* Task to carry out *
Nothing beyond the line containing "ECONOMÍA (179, 131)" is to be printed; print exactly each line from the start of the records below through that line, leaving out pictures.
[[ Data extract, beginning ]]
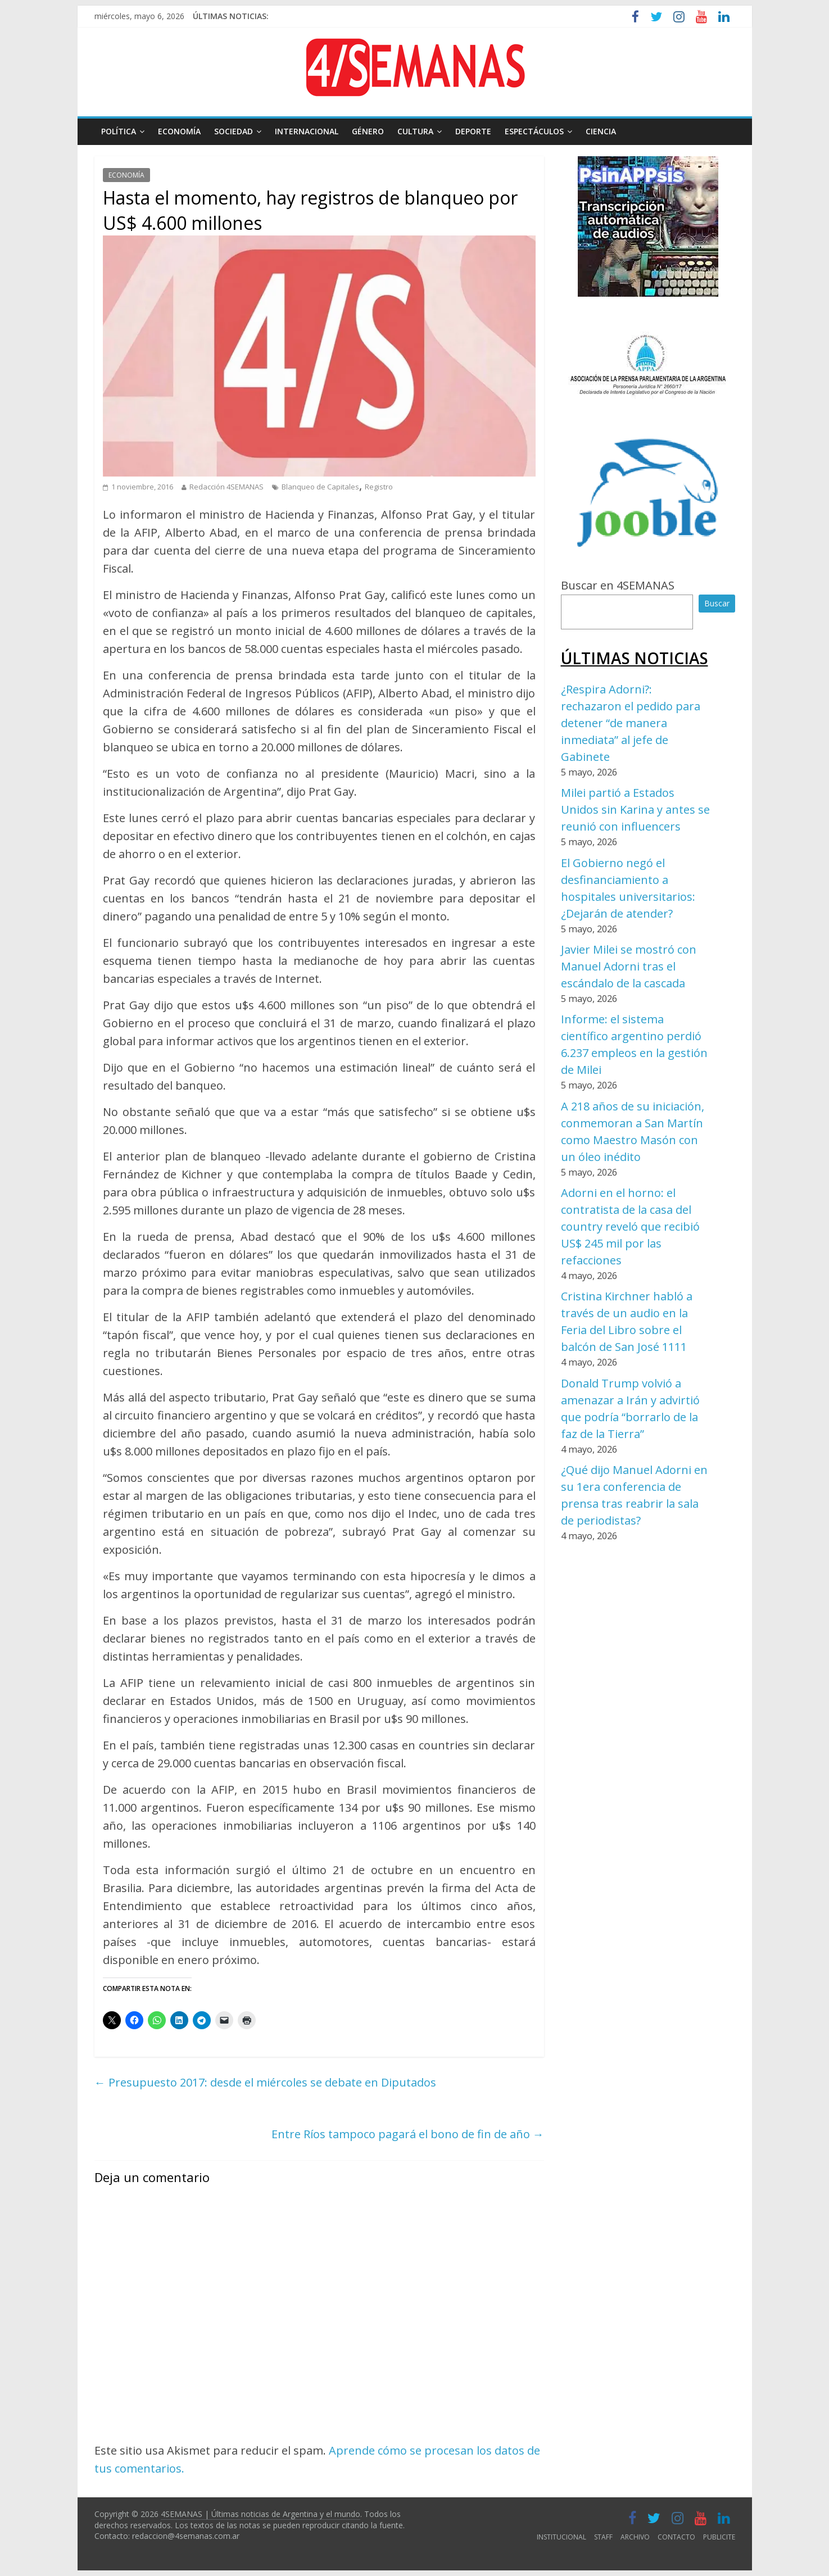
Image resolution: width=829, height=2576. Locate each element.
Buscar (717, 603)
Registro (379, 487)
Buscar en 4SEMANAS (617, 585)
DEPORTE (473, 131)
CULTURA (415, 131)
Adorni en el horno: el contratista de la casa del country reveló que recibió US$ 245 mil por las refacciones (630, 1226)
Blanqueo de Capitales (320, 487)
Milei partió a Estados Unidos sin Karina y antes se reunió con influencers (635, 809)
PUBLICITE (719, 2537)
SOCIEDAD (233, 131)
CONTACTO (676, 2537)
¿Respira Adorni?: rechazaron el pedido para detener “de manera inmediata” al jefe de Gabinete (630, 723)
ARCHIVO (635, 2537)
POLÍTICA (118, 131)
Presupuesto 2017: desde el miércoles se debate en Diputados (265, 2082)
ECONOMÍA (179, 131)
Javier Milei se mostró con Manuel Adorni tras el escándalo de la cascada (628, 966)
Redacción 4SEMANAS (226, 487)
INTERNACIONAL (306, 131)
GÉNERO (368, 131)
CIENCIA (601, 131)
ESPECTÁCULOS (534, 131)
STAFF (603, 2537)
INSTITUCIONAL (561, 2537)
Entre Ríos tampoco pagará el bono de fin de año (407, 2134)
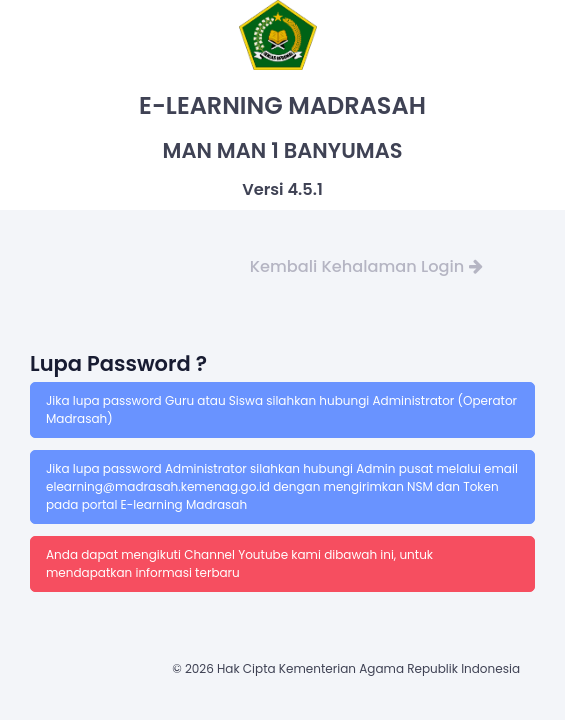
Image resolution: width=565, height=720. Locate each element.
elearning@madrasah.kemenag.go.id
[[ Data extract, end ]]
* Reply *
Image resolution: width=829, height=2576. Locate each element.
Buscar (717, 603)
Registro (379, 487)
Buscar en 4SEMANAS (617, 585)
DEPORTE (473, 131)
CULTURA (415, 131)
Adorni en el horno: el contratista de la casa del country reveló que recibió US$ 245 mil por las refacciones (630, 1226)
Blanqueo de Capitales (320, 487)
Milei partió a Estados Unidos sin Karina y antes se reunió con influencers (635, 809)
PUBLICITE (719, 2537)
SOCIEDAD (233, 131)
CONTACTO (676, 2537)
¿Respira Adorni?: rechazaron el pedido para detener “de manera inmediata” al jefe de Gabinete (630, 723)
ARCHIVO (635, 2537)
POLÍTICA (118, 131)
Presupuesto 2017: desde el miércoles se debate en Diputados (265, 2082)
ECONOMÍA (179, 131)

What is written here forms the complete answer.